Qu’y a-t-il dans la loi climat telle que proposée à la Chambre ? L’inscription d’objectifs de court terme et de long terme, ainsi que la création de nouvelles institutions (une agence interfédérale pour le climat, un comité permanent d’experts).
Concernant les objectifs de court terme : pour atteindre, en 2030, une réduction de 55 % des gaz à effet de serre (soit dit en passant, le PTB propose plutôt 65 % pour être en accord avec les recommandations du GIEC), la loi prévoit 32 % d’énergies renouvelables dans la consommation finale brute et 32,5 % d’efficacité énergétique.
Ces objectifs sont supérieurs à ceux demandés par l’UE dans le cadre du paquet énergie climat de 2030, et dépassent également ceux du « Plan National Energie Climat » belge, qui en est la déclinaison pratique et devra être modifié en cas d’adoption de la loi spéciale sur le climat.
C’est vrai : ne pas avoir d’objectif ambitieux est suicidaire, mais cela reflète tout simplement l’incapacité structurelle du système capitaliste à prendre en compte les dégradations environnementales.
Avoir des objectifs ambitieux, c’est un peu comme promettre un sparadrap à un boxeur alors que l’adversaire lui tape toujours dessus. Il faut le dire vraiment clairement pour ne pas doucher les espoirs de tout participant au mouvement climatique : cette loi n’est absolument pas une finalité, ni même la garantie d’une avancée.
Premièrement, à l’opposé de ce qu’a pu déclarer un responsable du CNCD lors de l’action de dimanche, ce n’est pas parce qu’une loi existe qu’il est « difficile de la changer ».
On ne compte plus le nombre de lois, en Belgique et ailleurs, qui ont été changées, a posteriori, par les gouvernements ou qui n’ont tout simplement pas été appliquées : l’objectif français de réduction du nucléaire inscrit dans une loi en 2012 a été rejeté par le ministre d’un nouveau gouvernement.

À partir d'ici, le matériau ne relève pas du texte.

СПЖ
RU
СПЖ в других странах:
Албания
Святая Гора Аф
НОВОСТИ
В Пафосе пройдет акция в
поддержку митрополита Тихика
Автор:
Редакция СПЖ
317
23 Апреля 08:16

Si jamais le gouvernement belge rate son objectif de 2030, sera t-on content parce qu’on pourra lui intenter un procès ?
Deuxièmement, il est absolument évident que la partie la plus compliquée réside dans la mise en œuvre : l’objectif actuel de développement des renouvelables dans la consommation finale d’énergie est de 13 % pour 2020, la Belgique en est à … 9 %. Qu’est ce qui permettra d’atteindre les objectifs de la loi spéciale ? Quels financements, quels leviers d’action alors que les secteurs les plus polluants sont privés (ou ont été privatisés) ?

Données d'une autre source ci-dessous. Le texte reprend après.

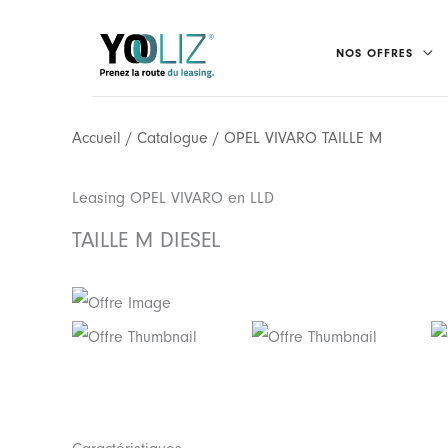
Aller
au
NOS OFFRES
contenu
Accueil
/
Catalogue
/ OPEL VIVARO TAILLE M
Leasing OPEL VIVARO en LLD
TAILLE M DIESEL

Troisièmement, en adoptant totalement les mécanismes européens, cette loi accepte tous les mécanismes de marché inefficaces au niveau international (quotas d’émissions de CO2) et qui nient la justice climatique entre pays du Nord et du Sud ; elle rejoint également toutes les politiques d’austérité soutenues par l’UE.

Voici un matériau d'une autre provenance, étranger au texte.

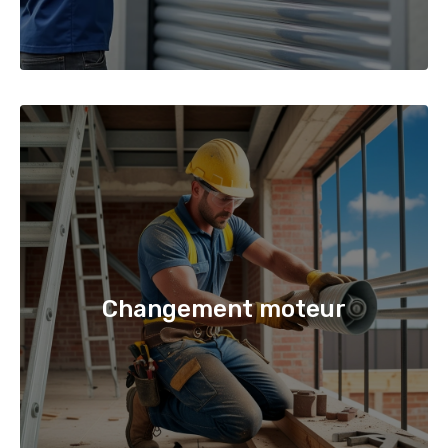
Changement moteur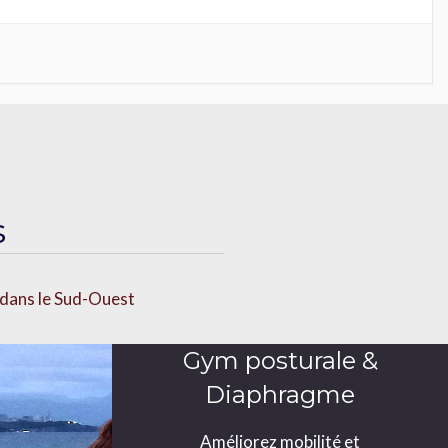
s
e dans le Sud-Ouest
Gym posturale &
Diaphragme
Améliorez mobilité et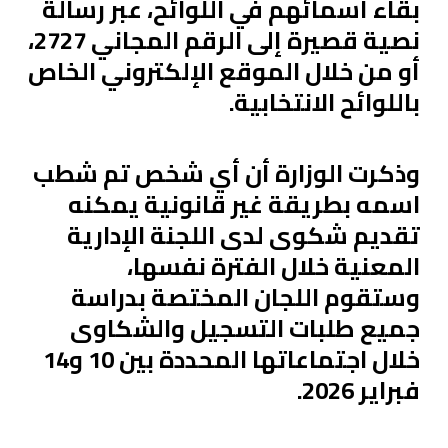
بقاء أسمائهم في اللوائح، عبر رسالة
نصية قصيرة إلى الرقم المجاني 2727،
أو من خلال الموقع الإلكتروني الخاص
باللوائح الانتخابية.
وذكرت الوزارة أن أي شخص تم شطب
اسمه بطريقة غير قانونية يمكنه
تقديم شكوى لدى اللجنة الإدارية
المعنية خلال الفترة نفسها،
وستقوم اللجان المختصة بدراسة
جميع طلبات التسجيل والشكاوى
خلال اجتماعاتها المحددة بين 10 و14
فبراير 2026.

Enfin, la loi est remplie de principes contradictoires : comment la « justice sociale », ou encore une « politique climatique [qui] doit être socialement équitable, promouvoir la biodiversité, lutter contre la pauvreté et réduire les inégalités » pourraient elles être atteintes tout en étant « économiquement efficiente[s] » et en favorisant le « dialogue multiniveaux [avec] le grand public, les pouvoirs locaux, les organisations de la société civile, le monde des entreprises, les investisseurs » ? Les investisseurs – qui lobbyent en même temps au niveau européen pour des objectifs environnementaux faibles1 – auraient-ils soudainement intérêt à investir dans un réseau de transport efficace, sûr et gratuit ? Ou dans le développement de sources d’énergie qui font baisser le prix de l’électricité et ne sont pas rentables ? Ceux qui soutiennent la loi estiment-ils que des entreprises qui ont déjà licencié plus de 2000 personnes en janvier 2019 vont maintenant « lutter contre la pauvreté » ?
Les demandes portées dans les dernières manifestations sont confuses ; une opportunité s’est donc présentée pour des partis politiques et des ONG pour pousser des demandes telles que l’adoption de la loi climat. Cette loi est importante mais elle ne peut pas être l’horizon du mouvement pour le climat !
Pousser les gens qui scandent « climate justice » à dire plutôt « climate law », c’est se moquer d’eux, nier leur radicalité. On ne peut rien attendre d’un gouvernement qui a, entre autres, détruit le rail et prolongé les autorisations d’utilisation des néonicotinoïdes ; et aucune loi poussée par les gouvernements actuels et respectant les institutions actuelles ne peut changer le système capitaliste, qui, pour l’instant, est le responsable principal des destructions environnementales et humaines.